お祭りが終わるのと同時に、散水車が街に入ってきて、放水を開始します。参加者も、ホースやバケツを使って街中のトマトを流していきます。

水の勢いでトマトは排水路に流れていき、約1時間後には街はすっかり元通りになるのです。

この大掃除のおかげで、街はとても綺麗になるようです!

トマト祭りはなぜ行われているのか解説 

そもそも何故トマト祭りが始まったのでしょう。

過去を遡ると、1940年代中頃に始まったと言われています。

何故始まったのかは未だに定かではありませんが、野菜売りの屋台で喧嘩が始まり、店先にあったトマトを投げつけたことが、始まりのきっかけだと言われています。

そして、また次の年も同じメンバーがトマトを投げ合ったそうです。

途中で何度か禁止にされたのですが、市民の要望が強く、1959年から市役所が決めたルールを守る前提として解禁され、トマト祭りが毎年行われるようになったのです。

2013年からは、トマト祭りの参加者は2万人限定とされ、事前にネットで予約が必要となり1人10ユーロのお金を支払うように変更されました。

お金を払うようになると街の人たちの参加は減り、参加者のほとんどが日本人観光客になりました。

集めたお金を医療費や教育費の削減に打ち出すために、スペイン政府は歳出削減を目指しているのです。

日本でトマト祭りはある? 

トマト祭りを日本でもやってみたいという思いから、東京の二子玉川にある多摩川河川敷を舞台に、2012年9月9日にトマト祭りを模したイベント「Tomatinia House」を開催する予定でした。

しかし、このイベントに対して「楽しそう!」「やってみたい!」という意見もあったのですが、「食べ物を粗末にするな!」「多摩川を汚す。」など、批判的な意見も多く寄せられ、イベント運営サイドは急遽中止することを発表しました。

一方、大阪の福島にある「スペイン横丁」でトマト祭りが開催されたことがあります。

「トマト祭り」と日本の「縁日」を融合させて「トマト縁日」と名付け、2019年8月16日〜9月8日に開催されました。

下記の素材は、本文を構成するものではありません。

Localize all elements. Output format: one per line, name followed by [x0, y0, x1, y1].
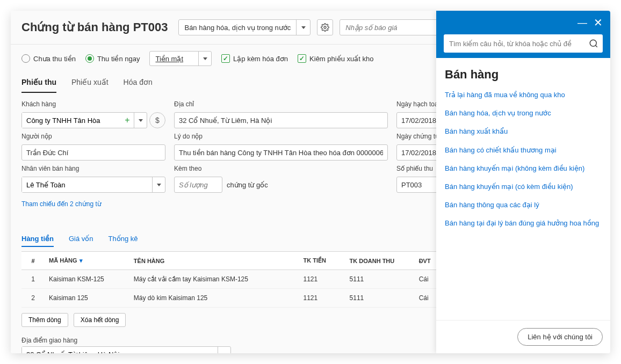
chevron-down-icon[interactable] [218, 347, 230, 353]
help-search[interactable] [444, 34, 603, 53]
contact-button[interactable]: Liên hệ với chúng tôi [517, 328, 603, 346]
th-cash[interactable]: TK TIỀN [299, 252, 345, 270]
cell-name[interactable]: Máy dò kim Kaisiman 125 [129, 289, 299, 308]
help-link[interactable]: Bán hàng hóa, dịch vụ trong nước [445, 108, 602, 118]
help-search-input[interactable] [444, 40, 584, 48]
sale-type-select[interactable]: Bán hàng hóa, dịch vụ trong nước [178, 19, 310, 35]
page-title: Chứng từ bán hàng PT003 [21, 20, 168, 34]
help-body: Bán hàng Trả lại hàng đã mua về không qu… [436, 58, 610, 320]
chevron-down-icon[interactable] [296, 20, 310, 35]
help-panel: — ✕ Bán hàng Trả lại hàng đã mua về khôn… [436, 11, 610, 353]
delivery-input[interactable] [22, 347, 218, 353]
checkbox-with-invoice[interactable]: ✓ Lập kèm hóa đơn [221, 54, 288, 63]
attach-label: Kèm theo [174, 165, 388, 172]
th-num: # [21, 252, 45, 270]
cell-code[interactable]: Kaisiman KSM-125 [45, 270, 129, 289]
chevron-down-icon[interactable] [134, 113, 147, 128]
sale-type-value: Bán hàng hóa, dịch vụ trong nước [179, 24, 296, 32]
chevron-down-icon: ▾ [80, 257, 83, 264]
payer-label: Người nộp [21, 133, 165, 140]
chevron-down-icon[interactable] [198, 52, 211, 65]
radio-pay-now[interactable]: Thu tiền ngay [85, 54, 140, 63]
checkbox-label: Lập kèm hóa đơn [233, 55, 288, 63]
svg-point-0 [324, 26, 326, 28]
radio-not-paid[interactable]: Chưa thu tiền [21, 54, 76, 63]
reason-input[interactable] [174, 144, 388, 161]
cell-num: 1 [21, 270, 45, 289]
address-label: Địa chỉ [174, 100, 388, 108]
help-link[interactable]: Bán hàng có chiết khấu thương mại [445, 145, 602, 155]
address-input[interactable] [174, 112, 388, 128]
checkmark-icon: ✓ [221, 54, 230, 63]
th-rev[interactable]: TK DOANH THU [345, 252, 415, 270]
delete-all-button[interactable]: Xóa hết dòng [74, 313, 126, 327]
customer-label: Khách hàng [21, 100, 165, 108]
main-window: Chứng từ bán hàng PT003 Bán hàng hóa, dị… [11, 11, 610, 353]
svg-line-4 [595, 45, 597, 47]
subtab-cost[interactable]: Giá vốn [69, 235, 93, 247]
checkbox-with-export[interactable]: ✓ Kiêm phiếu xuất kho [298, 54, 373, 63]
salesman-input[interactable] [22, 177, 152, 192]
subtab-stats[interactable]: Thống kê [109, 235, 138, 247]
currency-icon[interactable]: $ [149, 112, 165, 128]
cell-code[interactable]: Kaisiman 125 [45, 289, 129, 308]
help-link[interactable]: Bán hàng xuất khẩu [445, 127, 602, 136]
svg-point-3 [590, 40, 596, 46]
tab-invoice[interactable]: Hóa đơn [124, 72, 153, 93]
reason-label: Lý do nộp [174, 133, 388, 140]
minimize-icon[interactable]: — [577, 17, 587, 28]
cell-rev[interactable]: 5111 [345, 289, 415, 308]
cell-name[interactable]: Máy cắt vải cầm tay Kaisiman KSM-125 [129, 270, 299, 289]
tab-receipt[interactable]: Phiếu thu [21, 72, 56, 93]
tab-export[interactable]: Phiếu xuất [71, 72, 109, 93]
delivery-select[interactable] [21, 346, 231, 353]
attach-suffix: chứng từ gốc [227, 181, 268, 189]
checkbox-label: Kiêm phiếu xuất kho [309, 55, 373, 63]
payer-input[interactable] [21, 144, 165, 161]
radio-icon [85, 54, 94, 63]
chevron-down-icon[interactable] [152, 177, 165, 192]
cell-cash[interactable]: 1121 [299, 270, 345, 289]
payment-method-value: Tiền mặt [150, 55, 198, 63]
help-link[interactable]: Bán hàng thông qua các đại lý [445, 200, 602, 210]
customer-select[interactable]: + [21, 112, 147, 128]
quote-search-input[interactable] [340, 24, 442, 32]
salesman-select[interactable] [21, 177, 165, 193]
subtab-money[interactable]: Hàng tiền [21, 235, 54, 247]
search-icon[interactable] [584, 39, 603, 48]
help-link[interactable]: Bán hàng khuyến mại (có kèm điều kiện) [445, 182, 602, 192]
checkmark-icon: ✓ [298, 54, 306, 63]
help-footer: Liên hệ với chúng tôi [436, 320, 610, 353]
customer-input[interactable] [22, 113, 121, 128]
payment-method-select[interactable]: Tiền mặt [149, 51, 212, 66]
th-name[interactable]: TÊN HÀNG [129, 252, 299, 270]
salesman-label: Nhân viên bán hàng [21, 165, 165, 172]
help-link[interactable]: Bán hàng tại đại lý bán đúng giá hưởng h… [445, 219, 602, 228]
add-row-button[interactable]: Thêm dòng [21, 313, 68, 327]
th-code[interactable]: MÃ HÀNG▾ [45, 252, 129, 270]
plus-icon[interactable]: + [121, 113, 134, 128]
radio-icon [21, 54, 30, 63]
help-header: — ✕ [436, 11, 610, 58]
help-link[interactable]: Bán hàng khuyến mại (không kèm điều kiện… [445, 164, 602, 173]
cell-cash[interactable]: 1121 [299, 289, 345, 308]
cell-rev[interactable]: 5111 [345, 270, 415, 289]
help-link[interactable]: Trả lại hàng đã mua về không qua kho [445, 90, 602, 100]
attach-qty-input[interactable] [174, 177, 222, 193]
help-title: Bán hàng [445, 68, 602, 82]
cell-num: 2 [21, 289, 45, 308]
close-icon[interactable]: ✕ [594, 16, 603, 29]
radio-label: Chưa thu tiền [33, 55, 76, 63]
gear-icon[interactable] [317, 19, 333, 35]
radio-label: Thu tiền ngay [97, 55, 140, 63]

トマト縁日では、トマト型のボールを的に向かって投げる「トマト投げ」や、スーパーボールの代わりに本物のミニトマトをすくう「トマトすくい」のゲームが用意されていました。

1回300円ずつのゲームで、獲得した点数やトマトの数によって、いろいろなスペインのトマト料理が味わえる楽しいイベントになりました。

今のところ今後も開催される予定はありませんが、またいつか開催されると嬉しいですね。

トマト祭りはもったいない?なんのために開催されるのかまとめ

この記事では、トマト祭りとは一体何なのか、トマトを粗末にしているのではないかなどの疑問を解説しまとめました。

このトマト祭りは、2020年と2021年はコロナの影響で中止されていましたが、3年ぶりの2022年8月31日にやっと開催され、お祭りはとても盛り上がったそうです。

コロナでお祭りが中止になっている間、使われるはずだったトマトはケチャップとして限定販売されていました。

食べ物を粗末にせず、大切にしようとしている試みが伝わってきますね。

トマト祭りには現在も賛否両論があるようですが、現地の人は決して食べ物を粗末にしているつもりはなく、むしろ食べ物を無駄にしないように大切にしようと考えているのです。